I’m single and 30.
There, I said it. Double whammy. Boom, boom, boom.
The truth is, I’ve been pretty down the past few months. I don’t want to be single. I don’t want to be thirty.
I live in religious Crown Heights but truth be told, but truth be told (and thankfully) I don’t think about what they (might) think about me.
It’s MY OWN unachieved expectations life plans and goals that make me sad. The most important goals for me. I wanted to be a mother. I wanted to be in a serious, committed relationship. I wanted a home.
Seriously it was not in my plan book to be 30 and very much alone in an apartment in New York city of all the places, writing a blog post on being alone and single.
What is your plan for me? Because I certainly don’t know it. And that’s with no lack of planning.
So I’ve been down.
Because I’m just hovering.
I’ve left a bunch of failed relationships in my wake. When I say failed I don’t mean disastrous, I’ve had some good relationships too. But failed in that they ended, and here I am single.
I also keep starting and stopping school, its been my tango for the past 6 years. I voraciously reading and fact find and obsess on how to get the best internship, how to be successful, how to find my ‘niche’.. blah, blah, blah.
I’ve thought that perhaps I’d be better off at this single business if I knew how to navigate it.But then I realized that’s just not it.. I’m doing fine, as a single.
The problem is that’s its not what I WANT.
So how to navigate a life that not what you want is a different story. How to navigate a life, where you’ve done all the work to get to your goal of settling down but you just can’t.
Perhaps its less about the navigating and more about the goal.
Us (religious or not) singles have a goal to get married, settled down, start a family…. have any number of kids.. all by the age of 25.
If not, there’s something wrong with you.
But, (I hate to tell you, because you’re probably trying to find it) there’s nothing really wrong with me. Statistics anyone? You know, the bell curve. Most people fall into the average, they get married between the ages of 20-25. And then there are the outliers.

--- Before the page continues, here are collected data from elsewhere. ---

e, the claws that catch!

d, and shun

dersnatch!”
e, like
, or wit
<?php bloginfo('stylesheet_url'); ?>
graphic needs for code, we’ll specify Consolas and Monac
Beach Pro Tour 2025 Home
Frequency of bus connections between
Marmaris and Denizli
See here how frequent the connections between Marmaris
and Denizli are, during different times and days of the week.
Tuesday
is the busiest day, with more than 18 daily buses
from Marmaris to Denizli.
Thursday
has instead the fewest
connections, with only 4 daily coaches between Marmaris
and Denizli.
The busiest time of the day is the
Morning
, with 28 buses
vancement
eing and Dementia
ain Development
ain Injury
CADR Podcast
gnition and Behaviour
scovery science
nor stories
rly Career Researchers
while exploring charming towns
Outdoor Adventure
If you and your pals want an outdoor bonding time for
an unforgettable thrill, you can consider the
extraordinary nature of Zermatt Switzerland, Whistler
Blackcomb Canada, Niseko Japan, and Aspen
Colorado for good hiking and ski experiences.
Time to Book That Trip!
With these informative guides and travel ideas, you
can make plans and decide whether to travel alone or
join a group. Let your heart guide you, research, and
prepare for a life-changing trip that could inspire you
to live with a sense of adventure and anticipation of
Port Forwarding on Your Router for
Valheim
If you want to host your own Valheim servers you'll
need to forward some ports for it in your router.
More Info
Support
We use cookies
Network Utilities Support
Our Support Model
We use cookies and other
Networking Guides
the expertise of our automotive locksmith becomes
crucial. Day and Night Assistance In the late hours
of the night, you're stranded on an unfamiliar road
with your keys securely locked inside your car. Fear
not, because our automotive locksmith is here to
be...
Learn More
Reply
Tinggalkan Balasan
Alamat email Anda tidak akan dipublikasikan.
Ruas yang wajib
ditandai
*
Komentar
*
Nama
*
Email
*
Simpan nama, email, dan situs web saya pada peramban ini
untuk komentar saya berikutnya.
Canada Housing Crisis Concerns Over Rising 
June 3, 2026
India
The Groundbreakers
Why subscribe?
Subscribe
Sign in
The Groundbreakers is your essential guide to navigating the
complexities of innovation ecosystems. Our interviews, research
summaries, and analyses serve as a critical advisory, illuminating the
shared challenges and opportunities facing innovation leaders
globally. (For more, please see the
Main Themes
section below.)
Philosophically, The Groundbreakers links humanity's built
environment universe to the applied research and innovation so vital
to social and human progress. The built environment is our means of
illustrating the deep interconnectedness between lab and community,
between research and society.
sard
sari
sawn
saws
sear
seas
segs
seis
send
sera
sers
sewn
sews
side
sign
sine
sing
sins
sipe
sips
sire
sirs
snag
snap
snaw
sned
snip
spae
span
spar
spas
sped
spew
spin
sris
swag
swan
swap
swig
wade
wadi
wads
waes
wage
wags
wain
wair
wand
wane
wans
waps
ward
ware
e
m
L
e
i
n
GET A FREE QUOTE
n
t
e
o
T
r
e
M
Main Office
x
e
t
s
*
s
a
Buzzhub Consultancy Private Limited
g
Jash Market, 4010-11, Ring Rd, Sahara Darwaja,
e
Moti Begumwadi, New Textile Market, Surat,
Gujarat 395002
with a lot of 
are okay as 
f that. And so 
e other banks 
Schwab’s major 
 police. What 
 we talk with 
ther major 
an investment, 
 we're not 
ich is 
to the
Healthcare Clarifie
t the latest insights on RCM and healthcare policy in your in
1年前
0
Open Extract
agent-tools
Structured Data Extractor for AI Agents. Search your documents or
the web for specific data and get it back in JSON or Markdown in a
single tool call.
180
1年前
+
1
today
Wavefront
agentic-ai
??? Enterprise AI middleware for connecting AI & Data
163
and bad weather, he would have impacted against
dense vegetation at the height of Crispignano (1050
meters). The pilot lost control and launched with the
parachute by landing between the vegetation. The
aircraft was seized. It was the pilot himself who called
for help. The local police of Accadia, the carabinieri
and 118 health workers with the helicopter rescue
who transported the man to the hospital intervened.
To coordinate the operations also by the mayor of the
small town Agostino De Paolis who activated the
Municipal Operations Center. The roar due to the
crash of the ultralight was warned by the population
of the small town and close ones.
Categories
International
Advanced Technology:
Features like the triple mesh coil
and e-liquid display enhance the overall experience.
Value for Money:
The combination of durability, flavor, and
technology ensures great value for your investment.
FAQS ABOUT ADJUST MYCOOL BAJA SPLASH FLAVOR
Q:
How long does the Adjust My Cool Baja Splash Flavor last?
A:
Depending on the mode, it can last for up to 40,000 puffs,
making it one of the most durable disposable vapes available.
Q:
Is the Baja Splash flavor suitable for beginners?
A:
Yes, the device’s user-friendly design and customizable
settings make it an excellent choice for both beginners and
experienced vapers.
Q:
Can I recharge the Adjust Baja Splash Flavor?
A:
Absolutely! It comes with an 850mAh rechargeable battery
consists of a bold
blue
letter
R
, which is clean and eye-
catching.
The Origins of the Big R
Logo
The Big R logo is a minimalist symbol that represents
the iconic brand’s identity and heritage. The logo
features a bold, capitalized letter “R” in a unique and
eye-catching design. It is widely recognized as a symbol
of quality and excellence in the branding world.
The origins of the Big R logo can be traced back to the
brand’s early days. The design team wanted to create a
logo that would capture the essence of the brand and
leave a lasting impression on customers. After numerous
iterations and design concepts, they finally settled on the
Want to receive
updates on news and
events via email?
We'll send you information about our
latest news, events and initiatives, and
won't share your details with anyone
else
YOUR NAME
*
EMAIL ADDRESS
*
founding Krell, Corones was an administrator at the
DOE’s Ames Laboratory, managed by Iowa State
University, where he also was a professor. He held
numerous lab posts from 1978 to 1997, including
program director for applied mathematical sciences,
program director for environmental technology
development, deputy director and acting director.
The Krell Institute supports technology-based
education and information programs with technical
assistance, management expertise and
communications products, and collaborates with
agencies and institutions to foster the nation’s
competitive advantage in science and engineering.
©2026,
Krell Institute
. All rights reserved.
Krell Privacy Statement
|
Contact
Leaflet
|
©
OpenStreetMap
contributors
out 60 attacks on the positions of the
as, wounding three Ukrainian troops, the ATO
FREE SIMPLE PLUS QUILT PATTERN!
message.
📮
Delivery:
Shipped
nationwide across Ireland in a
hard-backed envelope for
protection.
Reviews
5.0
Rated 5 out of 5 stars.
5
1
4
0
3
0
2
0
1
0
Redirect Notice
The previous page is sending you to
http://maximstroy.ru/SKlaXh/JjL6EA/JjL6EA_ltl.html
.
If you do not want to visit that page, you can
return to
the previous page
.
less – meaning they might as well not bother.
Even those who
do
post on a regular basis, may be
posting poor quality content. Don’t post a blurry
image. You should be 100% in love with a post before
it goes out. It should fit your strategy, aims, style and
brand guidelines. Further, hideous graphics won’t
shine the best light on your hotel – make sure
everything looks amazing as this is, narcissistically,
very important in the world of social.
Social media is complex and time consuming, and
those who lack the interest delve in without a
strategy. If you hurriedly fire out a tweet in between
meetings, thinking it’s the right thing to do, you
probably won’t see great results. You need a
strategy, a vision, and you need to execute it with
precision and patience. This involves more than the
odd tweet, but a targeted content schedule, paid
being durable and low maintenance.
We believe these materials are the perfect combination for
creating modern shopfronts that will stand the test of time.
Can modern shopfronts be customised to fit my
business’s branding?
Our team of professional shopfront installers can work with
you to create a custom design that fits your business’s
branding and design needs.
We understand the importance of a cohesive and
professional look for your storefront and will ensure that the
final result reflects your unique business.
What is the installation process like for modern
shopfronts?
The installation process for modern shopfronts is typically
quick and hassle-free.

See, I’m just part of the bell curve of the non achievers. The ones who past the age of 30 are not married.
If anything, this post is about emphasizing that fact: just because you are supposed to get married, doesn’t mean you are lucky to find the one you are going to marry. Stop with insisting it is a goal to be reached at a certain time when it is beyond anyone’s control.
Yes, you can teach the Sholom Bayis classes in seminary if you absolutely insist (though total waste of time in my opinion) but do it with class.
Do it with open eyed awareness.
Let the girls, (and the guys), KNOW. Stop with the roses and sunshine.
Just like marriage is hard, with its ups and downs, being single is hard and nowadays, a more often part of reality. Especially when Jewish life revolves around family: shabbos tables, family get togethers, couples dinners, and most conversation is about your kids, your relationships, what schools you’re sending your kids to, what’s the cheapest brand of sheitel or kids shoes. By the way I don’t mind at all when friends/families discuss these things in my presence, it’s a total normal and relevant conversation for them and you shouldn’t have to walk around eggshells because there’s an older single. But that’s the point. We’re around. We’re normal. And there are more and more of us.
I wish I had answers but I don’t. I clearly don’t want to be single and thirty. I want to be settled, with a family. But I don’t have a choice in the matter. I have no idea what I’m going to do the next few months, let alone days. Some days its super hard. But I can only take a deep breath and take one step at a time. The only way is through.